= YOUR OBJECTIVE =
If a line in the data below holds the word "regione", copy it.

(Page-level text extractions)
☆ ☆ ☆ ☆ ☆ ☆ ☆

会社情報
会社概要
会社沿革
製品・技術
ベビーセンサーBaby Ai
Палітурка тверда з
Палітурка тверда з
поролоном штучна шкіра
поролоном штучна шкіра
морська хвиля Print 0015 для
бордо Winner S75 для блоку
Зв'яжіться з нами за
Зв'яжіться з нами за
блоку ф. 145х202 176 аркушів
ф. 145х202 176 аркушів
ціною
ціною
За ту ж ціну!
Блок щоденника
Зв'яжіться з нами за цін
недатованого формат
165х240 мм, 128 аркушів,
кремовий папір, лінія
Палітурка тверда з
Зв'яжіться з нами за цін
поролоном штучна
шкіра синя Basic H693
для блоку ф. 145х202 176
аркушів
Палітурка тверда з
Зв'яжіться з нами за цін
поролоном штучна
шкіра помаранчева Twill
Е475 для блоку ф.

☆ ☆ ☆ ☆ ☆ ☆ ☆

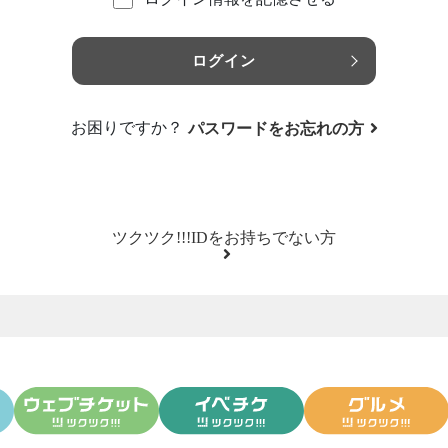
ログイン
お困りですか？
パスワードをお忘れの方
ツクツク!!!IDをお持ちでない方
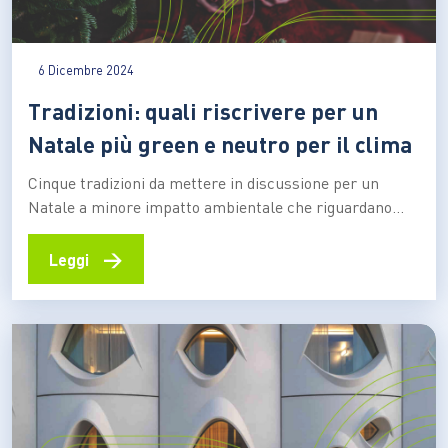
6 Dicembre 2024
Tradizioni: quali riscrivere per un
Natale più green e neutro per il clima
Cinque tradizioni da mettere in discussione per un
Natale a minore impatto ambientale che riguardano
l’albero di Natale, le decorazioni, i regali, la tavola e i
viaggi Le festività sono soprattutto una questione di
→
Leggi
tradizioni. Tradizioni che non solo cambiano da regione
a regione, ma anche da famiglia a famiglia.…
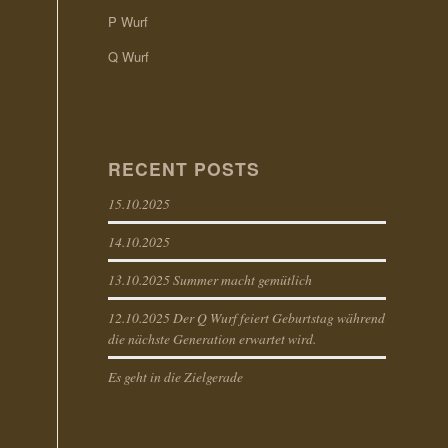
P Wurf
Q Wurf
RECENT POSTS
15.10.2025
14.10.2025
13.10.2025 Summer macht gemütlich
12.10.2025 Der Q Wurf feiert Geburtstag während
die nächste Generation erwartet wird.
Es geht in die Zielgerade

☆ ☆ ☆ ☆ ☆ ☆ ☆

= SOLUTION FOR THIS EXERCISE =
tradizioni. Tradizioni che non solo cambiano da regione
a regione, ma anche da famiglia a famiglia.…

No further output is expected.